What needs to be done
Print, exactly as they appear in the listing below, the lines from the line with "Image resolution: width=1440" to the line with "This screenshot has height=1162, width=1200.", with both end lines kept.

Records provided
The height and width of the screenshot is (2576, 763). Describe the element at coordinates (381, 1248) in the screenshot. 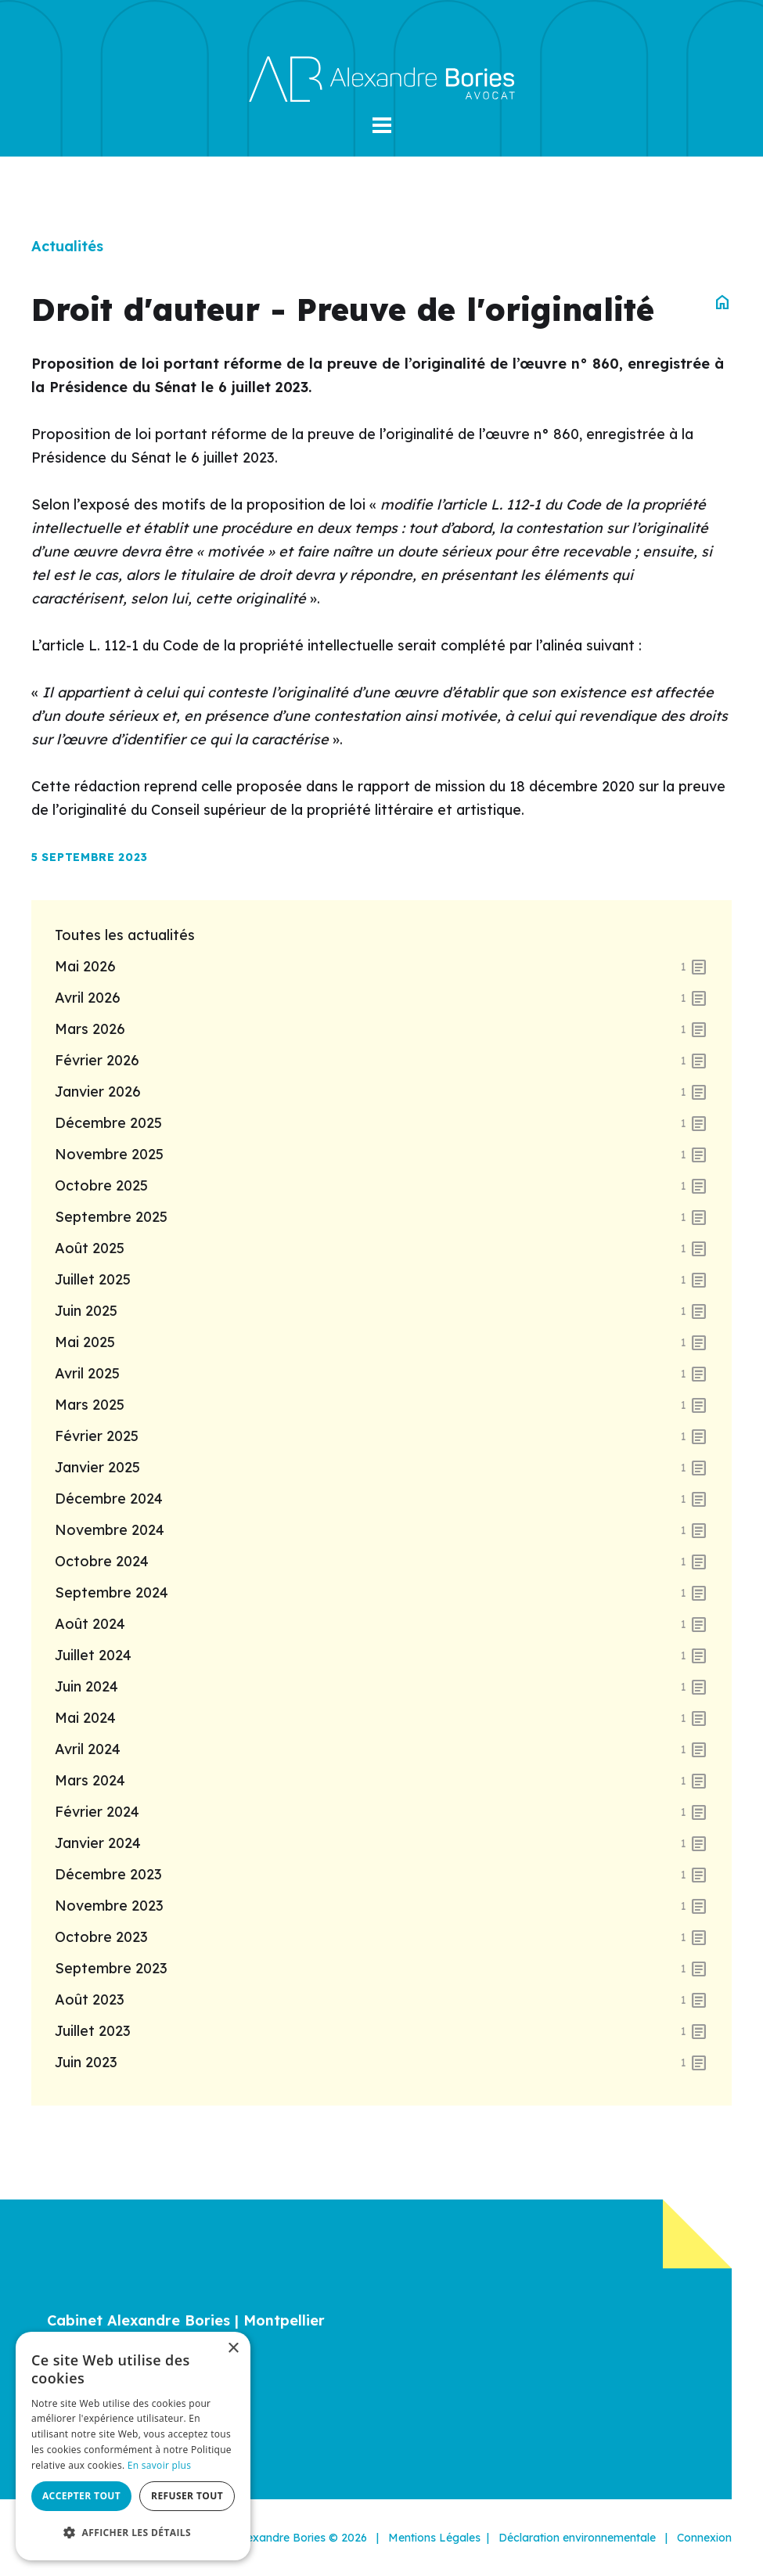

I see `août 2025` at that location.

---

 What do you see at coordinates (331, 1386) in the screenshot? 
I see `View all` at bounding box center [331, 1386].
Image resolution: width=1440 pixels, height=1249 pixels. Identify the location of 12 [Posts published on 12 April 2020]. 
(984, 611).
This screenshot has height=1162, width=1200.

==

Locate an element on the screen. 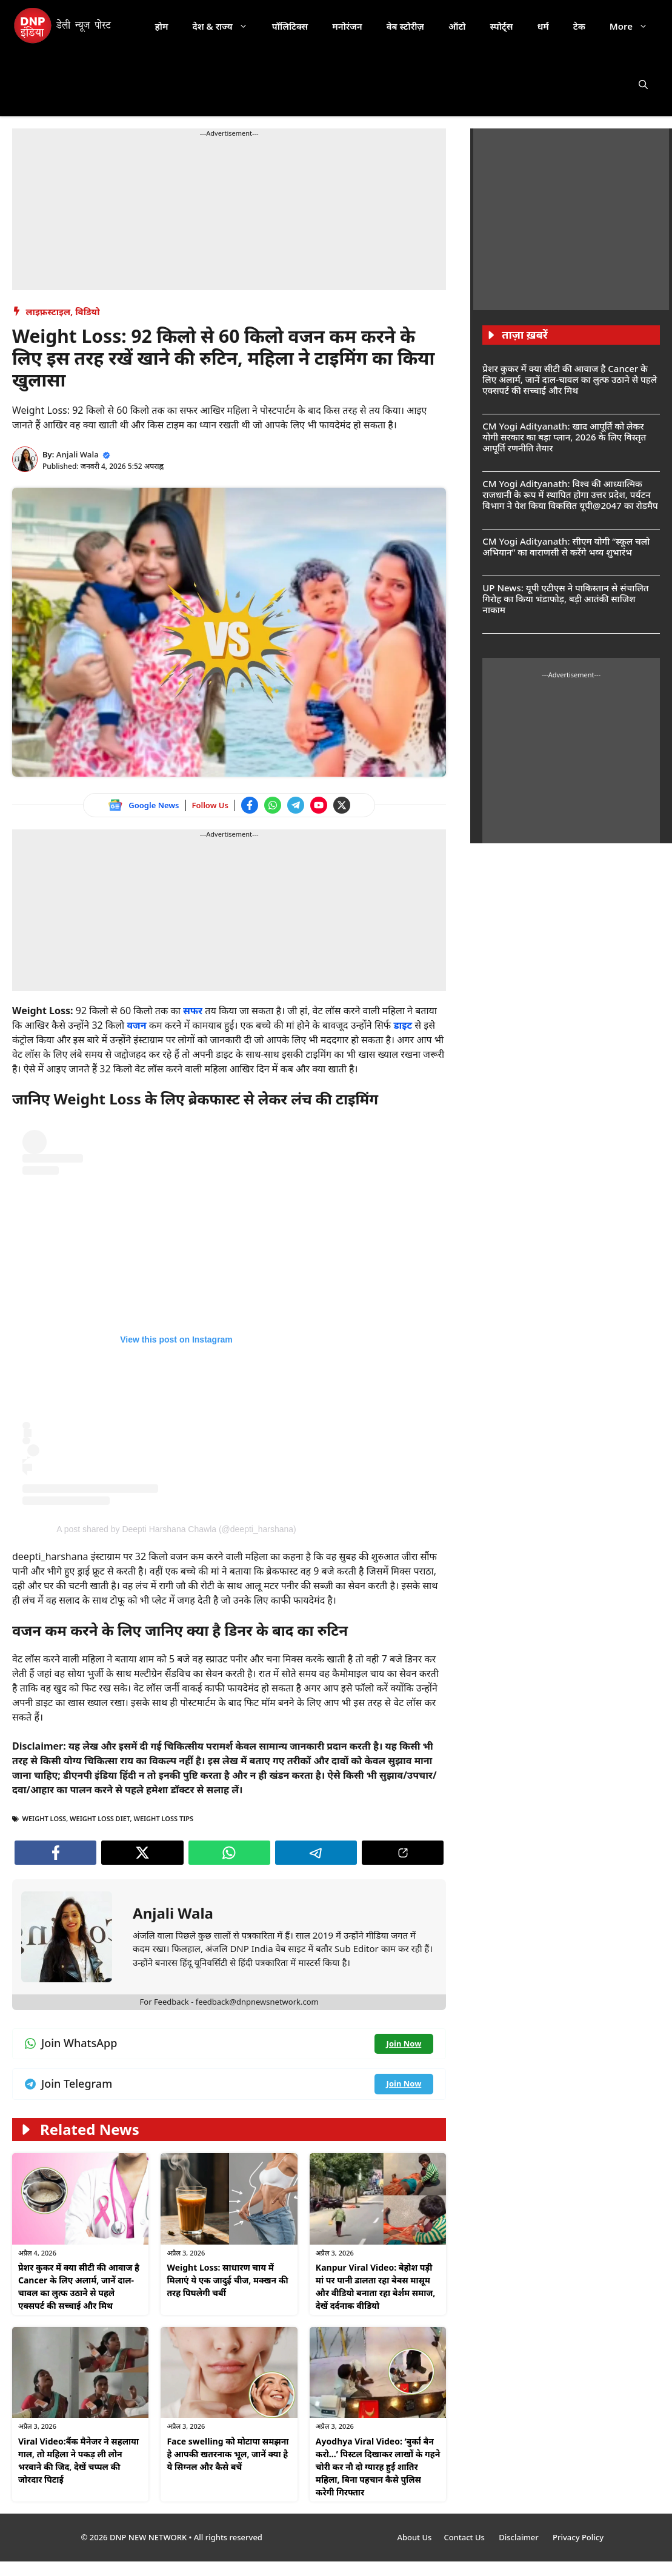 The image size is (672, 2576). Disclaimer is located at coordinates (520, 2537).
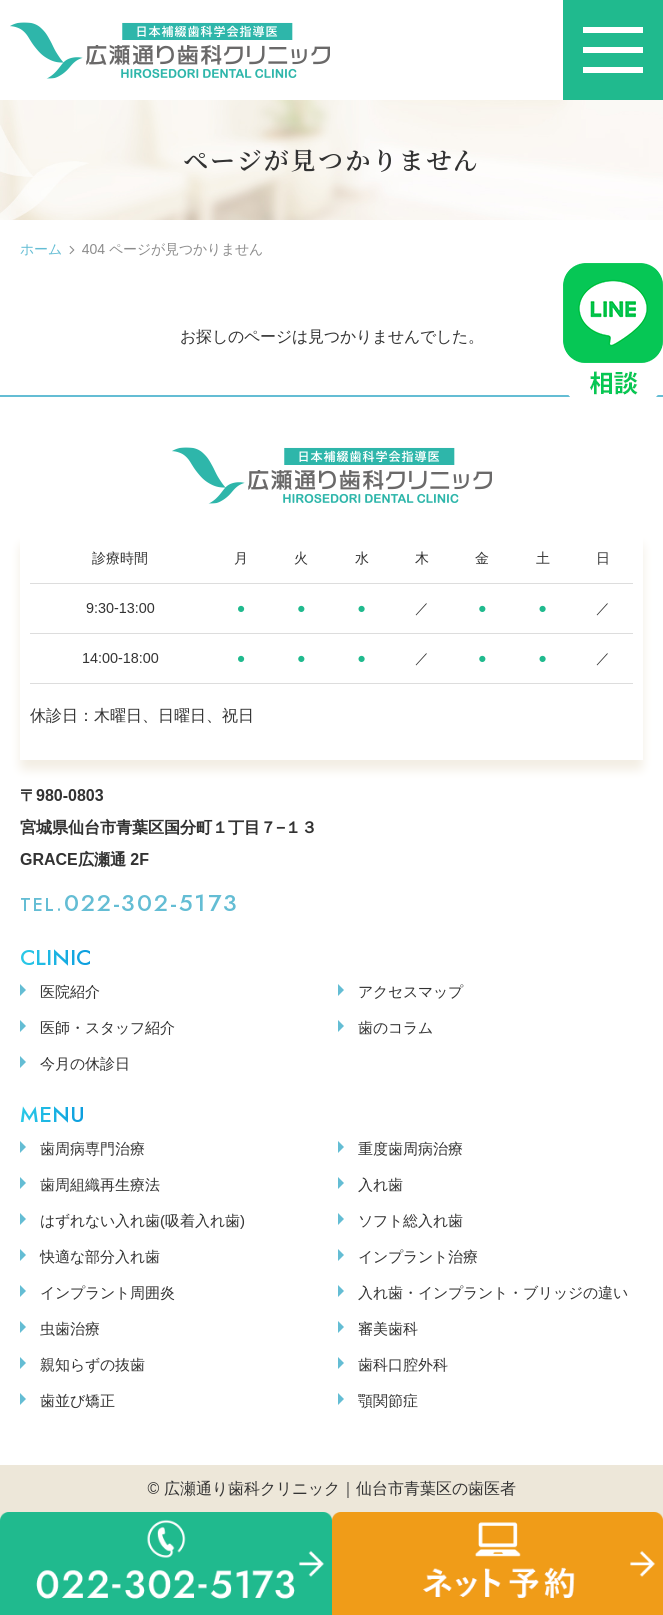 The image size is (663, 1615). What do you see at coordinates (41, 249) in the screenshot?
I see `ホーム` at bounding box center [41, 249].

Answer box
Image resolution: width=1440 pixels, height=1249 pixels. Identify the location of 12 [Posts published on 12 April 2020]. 
(984, 611).
This screenshot has height=1162, width=1200.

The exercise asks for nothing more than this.